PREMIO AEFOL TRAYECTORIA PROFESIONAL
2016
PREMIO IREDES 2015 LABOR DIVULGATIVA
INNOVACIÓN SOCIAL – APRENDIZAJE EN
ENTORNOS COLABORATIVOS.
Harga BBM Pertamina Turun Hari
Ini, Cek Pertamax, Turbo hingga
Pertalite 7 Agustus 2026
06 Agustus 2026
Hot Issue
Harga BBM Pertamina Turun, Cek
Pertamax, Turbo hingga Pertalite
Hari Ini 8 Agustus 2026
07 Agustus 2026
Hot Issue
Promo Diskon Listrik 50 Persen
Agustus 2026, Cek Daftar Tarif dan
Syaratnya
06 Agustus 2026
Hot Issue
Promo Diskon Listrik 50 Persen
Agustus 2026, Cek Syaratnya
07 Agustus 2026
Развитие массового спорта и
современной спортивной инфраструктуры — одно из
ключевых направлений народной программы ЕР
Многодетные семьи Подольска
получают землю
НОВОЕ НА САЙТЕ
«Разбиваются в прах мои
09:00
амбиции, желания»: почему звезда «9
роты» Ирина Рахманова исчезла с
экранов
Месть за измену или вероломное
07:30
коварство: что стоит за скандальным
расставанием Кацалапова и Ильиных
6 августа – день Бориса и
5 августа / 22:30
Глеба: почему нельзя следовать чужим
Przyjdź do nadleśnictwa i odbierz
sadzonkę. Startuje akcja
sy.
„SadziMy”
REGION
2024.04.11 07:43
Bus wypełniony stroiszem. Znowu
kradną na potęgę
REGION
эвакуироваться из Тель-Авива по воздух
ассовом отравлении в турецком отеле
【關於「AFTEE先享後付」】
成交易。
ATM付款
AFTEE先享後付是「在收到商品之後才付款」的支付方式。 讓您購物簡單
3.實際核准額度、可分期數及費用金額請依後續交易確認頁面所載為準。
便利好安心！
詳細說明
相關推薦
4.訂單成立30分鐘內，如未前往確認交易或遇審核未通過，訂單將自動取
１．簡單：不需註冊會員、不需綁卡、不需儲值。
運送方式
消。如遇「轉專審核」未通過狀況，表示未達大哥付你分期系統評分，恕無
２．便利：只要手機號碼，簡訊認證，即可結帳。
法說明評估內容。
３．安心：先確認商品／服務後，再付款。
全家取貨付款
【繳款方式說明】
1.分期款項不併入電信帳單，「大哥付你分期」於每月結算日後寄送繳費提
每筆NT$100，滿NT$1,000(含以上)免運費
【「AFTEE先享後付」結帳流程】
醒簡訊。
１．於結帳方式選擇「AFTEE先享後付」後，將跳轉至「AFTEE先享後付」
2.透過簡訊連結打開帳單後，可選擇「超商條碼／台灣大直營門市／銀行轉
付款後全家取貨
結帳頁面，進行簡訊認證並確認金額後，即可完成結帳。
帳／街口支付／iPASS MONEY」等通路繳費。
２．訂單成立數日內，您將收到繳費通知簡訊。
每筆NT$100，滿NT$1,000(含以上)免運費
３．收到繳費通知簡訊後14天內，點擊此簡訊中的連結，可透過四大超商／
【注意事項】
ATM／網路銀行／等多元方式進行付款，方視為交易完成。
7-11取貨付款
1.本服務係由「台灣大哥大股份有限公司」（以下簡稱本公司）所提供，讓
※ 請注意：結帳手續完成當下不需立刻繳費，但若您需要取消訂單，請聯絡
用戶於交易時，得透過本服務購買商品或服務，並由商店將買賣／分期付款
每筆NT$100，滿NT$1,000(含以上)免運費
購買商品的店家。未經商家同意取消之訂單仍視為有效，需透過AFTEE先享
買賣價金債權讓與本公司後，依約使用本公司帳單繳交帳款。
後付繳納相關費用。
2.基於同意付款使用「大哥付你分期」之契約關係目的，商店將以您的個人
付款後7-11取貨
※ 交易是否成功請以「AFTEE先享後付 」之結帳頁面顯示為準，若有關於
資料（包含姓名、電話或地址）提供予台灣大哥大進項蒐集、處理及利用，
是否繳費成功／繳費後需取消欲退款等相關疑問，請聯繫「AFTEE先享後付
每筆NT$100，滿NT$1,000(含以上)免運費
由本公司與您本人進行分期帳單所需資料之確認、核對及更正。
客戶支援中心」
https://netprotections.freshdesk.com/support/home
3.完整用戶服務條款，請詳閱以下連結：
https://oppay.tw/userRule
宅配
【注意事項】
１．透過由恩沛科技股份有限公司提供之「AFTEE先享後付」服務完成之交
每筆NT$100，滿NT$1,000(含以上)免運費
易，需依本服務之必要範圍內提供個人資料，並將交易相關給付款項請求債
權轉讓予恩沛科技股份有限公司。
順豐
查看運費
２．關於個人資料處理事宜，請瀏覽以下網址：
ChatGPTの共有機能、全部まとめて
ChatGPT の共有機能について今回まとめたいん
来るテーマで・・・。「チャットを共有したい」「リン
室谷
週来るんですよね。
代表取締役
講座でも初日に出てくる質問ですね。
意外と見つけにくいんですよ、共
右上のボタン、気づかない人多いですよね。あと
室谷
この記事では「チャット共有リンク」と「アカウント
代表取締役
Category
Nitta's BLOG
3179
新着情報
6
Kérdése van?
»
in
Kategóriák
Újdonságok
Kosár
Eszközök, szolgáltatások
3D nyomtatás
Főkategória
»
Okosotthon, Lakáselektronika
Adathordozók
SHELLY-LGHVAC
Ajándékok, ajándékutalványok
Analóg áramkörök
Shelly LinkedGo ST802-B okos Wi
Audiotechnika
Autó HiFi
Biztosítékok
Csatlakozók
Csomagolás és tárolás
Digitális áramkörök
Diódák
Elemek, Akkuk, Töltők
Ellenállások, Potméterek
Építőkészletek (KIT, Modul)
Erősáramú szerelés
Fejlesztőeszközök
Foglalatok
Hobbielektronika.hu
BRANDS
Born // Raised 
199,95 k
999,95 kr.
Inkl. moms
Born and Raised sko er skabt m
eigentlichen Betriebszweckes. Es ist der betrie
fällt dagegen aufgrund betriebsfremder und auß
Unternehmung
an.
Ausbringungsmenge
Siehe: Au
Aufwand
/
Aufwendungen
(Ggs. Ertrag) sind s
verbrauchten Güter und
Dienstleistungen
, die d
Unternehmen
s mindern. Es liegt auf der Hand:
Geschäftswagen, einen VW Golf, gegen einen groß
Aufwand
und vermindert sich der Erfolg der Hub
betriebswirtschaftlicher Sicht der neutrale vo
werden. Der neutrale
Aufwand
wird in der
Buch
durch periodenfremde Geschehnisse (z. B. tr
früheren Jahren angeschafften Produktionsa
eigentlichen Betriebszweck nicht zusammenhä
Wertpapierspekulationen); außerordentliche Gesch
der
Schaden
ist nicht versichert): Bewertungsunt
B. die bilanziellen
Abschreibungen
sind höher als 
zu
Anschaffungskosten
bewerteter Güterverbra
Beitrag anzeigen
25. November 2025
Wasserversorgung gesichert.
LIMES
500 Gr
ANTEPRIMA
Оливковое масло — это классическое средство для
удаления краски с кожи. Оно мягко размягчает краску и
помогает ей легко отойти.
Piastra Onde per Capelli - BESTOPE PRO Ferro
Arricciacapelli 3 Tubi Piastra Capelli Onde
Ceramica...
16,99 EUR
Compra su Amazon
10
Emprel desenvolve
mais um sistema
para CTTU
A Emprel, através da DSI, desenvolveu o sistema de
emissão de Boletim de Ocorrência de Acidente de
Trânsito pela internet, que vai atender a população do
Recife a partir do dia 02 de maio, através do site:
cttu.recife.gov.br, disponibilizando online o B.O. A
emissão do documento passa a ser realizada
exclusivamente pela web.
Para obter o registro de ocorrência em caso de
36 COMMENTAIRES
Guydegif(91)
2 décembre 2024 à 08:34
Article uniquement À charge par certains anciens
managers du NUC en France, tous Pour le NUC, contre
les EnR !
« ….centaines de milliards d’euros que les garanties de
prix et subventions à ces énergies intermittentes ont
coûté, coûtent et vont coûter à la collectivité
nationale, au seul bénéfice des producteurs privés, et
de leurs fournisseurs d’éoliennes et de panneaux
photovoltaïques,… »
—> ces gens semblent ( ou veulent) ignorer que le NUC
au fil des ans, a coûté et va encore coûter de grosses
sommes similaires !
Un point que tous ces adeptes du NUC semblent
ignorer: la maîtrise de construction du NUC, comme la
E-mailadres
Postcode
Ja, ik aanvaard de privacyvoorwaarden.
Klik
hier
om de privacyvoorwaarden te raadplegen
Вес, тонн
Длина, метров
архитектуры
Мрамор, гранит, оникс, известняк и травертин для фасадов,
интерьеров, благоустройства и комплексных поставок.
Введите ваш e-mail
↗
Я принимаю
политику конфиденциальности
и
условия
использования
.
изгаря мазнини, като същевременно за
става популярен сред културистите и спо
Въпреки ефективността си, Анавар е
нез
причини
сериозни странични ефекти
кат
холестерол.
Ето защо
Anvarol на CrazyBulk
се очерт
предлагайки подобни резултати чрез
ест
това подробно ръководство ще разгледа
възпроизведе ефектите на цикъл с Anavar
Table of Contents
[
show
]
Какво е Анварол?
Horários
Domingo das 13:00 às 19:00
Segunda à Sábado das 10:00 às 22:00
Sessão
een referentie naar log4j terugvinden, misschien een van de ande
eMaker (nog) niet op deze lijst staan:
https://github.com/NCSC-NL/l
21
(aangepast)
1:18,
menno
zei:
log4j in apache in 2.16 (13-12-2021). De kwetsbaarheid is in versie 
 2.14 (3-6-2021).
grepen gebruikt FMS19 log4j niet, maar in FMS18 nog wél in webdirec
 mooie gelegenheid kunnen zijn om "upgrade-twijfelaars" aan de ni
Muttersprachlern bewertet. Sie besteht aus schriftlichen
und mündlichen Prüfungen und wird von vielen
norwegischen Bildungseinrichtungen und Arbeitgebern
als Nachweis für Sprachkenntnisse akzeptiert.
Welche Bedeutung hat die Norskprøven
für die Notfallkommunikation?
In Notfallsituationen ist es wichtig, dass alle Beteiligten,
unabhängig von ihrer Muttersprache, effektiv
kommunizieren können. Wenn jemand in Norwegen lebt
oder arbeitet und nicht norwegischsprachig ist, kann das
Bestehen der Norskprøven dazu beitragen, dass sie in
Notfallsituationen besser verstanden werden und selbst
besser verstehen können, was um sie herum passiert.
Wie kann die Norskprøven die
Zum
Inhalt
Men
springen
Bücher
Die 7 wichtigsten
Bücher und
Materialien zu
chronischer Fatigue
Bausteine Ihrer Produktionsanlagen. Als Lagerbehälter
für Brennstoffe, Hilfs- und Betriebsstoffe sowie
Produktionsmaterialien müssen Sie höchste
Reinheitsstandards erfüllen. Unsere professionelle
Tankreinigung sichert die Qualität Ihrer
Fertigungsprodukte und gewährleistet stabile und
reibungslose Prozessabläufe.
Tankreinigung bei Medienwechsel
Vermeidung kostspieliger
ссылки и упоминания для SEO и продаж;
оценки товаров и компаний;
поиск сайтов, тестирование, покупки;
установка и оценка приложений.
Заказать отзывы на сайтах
__________
→ INSTRUCTIONS TO FOLLOW
Filter the records down to the lines containing the word "hingga", and copy those.

→ ANSWER TO THE PROBLEM
Ini, Cek Pertamax, Turbo hingga
Pertamax, Turbo hingga Pertalite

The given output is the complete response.